Case Brief: Gibson v Manchester City Council

Gibson v Manchester City Council [1979] 1 WLR 294 (HL)

The Manchester City Council adopted a policy of selling council houses to tenants. The respondent tenant applied on a printed form for details of the price and mortgage terms. The city treasurer wrote to the respondent that the Council:

‘may be prepared to sell the house to you at the purchase price of £2,725 less 20% = £2,180’.

The letter gave details of the mortgage likely to be made available and stated:

‘If you would like to make a formal application to buy . . . please complete the enclosed application form and return it to me as soon as possible.’

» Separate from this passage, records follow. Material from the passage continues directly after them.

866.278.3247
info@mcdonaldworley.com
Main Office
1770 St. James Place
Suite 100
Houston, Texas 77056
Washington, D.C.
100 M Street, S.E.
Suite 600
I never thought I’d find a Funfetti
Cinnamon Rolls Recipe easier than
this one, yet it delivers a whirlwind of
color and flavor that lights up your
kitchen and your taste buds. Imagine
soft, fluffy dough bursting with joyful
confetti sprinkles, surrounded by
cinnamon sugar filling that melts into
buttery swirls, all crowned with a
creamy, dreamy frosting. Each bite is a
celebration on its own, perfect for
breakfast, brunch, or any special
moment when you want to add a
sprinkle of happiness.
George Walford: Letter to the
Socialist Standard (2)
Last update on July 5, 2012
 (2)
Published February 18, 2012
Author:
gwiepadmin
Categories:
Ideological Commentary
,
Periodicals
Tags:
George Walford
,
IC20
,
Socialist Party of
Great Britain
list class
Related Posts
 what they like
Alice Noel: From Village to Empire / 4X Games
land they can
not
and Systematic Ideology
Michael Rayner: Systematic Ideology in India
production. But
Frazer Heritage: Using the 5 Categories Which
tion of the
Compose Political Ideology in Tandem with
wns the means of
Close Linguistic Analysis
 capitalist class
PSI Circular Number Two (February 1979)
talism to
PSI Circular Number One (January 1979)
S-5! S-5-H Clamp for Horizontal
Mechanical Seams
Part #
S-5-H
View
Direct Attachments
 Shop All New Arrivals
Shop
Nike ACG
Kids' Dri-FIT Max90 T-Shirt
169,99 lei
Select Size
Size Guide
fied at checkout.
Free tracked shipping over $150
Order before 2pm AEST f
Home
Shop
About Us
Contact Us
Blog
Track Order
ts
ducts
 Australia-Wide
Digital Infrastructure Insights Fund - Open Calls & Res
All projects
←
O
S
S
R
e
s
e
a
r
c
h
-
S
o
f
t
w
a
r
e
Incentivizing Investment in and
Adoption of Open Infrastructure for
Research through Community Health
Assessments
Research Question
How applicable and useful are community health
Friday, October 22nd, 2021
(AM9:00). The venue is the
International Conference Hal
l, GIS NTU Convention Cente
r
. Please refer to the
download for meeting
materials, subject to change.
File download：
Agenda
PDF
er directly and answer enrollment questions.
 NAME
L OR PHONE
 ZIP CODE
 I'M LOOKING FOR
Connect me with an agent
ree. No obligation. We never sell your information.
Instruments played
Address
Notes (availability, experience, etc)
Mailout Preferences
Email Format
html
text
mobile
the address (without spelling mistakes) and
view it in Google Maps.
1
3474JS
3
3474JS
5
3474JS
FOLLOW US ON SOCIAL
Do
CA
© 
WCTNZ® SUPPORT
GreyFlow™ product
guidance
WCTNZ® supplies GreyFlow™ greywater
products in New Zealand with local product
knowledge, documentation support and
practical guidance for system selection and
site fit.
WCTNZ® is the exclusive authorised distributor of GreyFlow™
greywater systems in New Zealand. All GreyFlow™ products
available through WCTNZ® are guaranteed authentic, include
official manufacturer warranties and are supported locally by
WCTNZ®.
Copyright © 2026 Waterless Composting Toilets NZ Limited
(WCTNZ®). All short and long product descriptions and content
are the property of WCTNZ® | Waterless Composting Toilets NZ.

The respondent filled out the application form and submitted it. However, a change in political leadership within the Council occurred before contracts were formally drafted and exchanged. As a result of this change, the Council made the decision to move forward only with sales where contract exchanges had already taken place.

In response to this situation, the applicant requested specific performance of the purported contract to acquire their council house, asserting that they had accepted the offer presented in the letter from the city treasurer.

Held: 

There could be no binding contract because no offer capable of acceptance had been made by
the Manchester City Council. The statements in the city treasurer’s letter that the Council ‘may be prepared to sell’ and inviting Mr Gibson ‘to make a formal application to buy’ did not constitute an offer to sell, but only an invitation to treat.

LORD DIPLOCK:

My Lords, the words I have italicised [“may be prepared to sell’
& “to make a formal application to buy”] seem to me, as they seemed to Geoffrey Lane LJ, to make it quite impossible to construe this letter as a contractual offer capable of being converted into a legally enforceable open contract for the sale of land by Mr Gibson’s written acceptance of it.

The words ‘may be prepared to sell’ are fatal to this; so is the invitation, not, be it noted, to accept the offer, but ‘to make formal application to buy’ upon the enclosed application form. It is, to
quote Geoffrey Lane LJ, a letter setting out the financial terms on which it may be the council will be prepared to consider a sale and purchase in due course.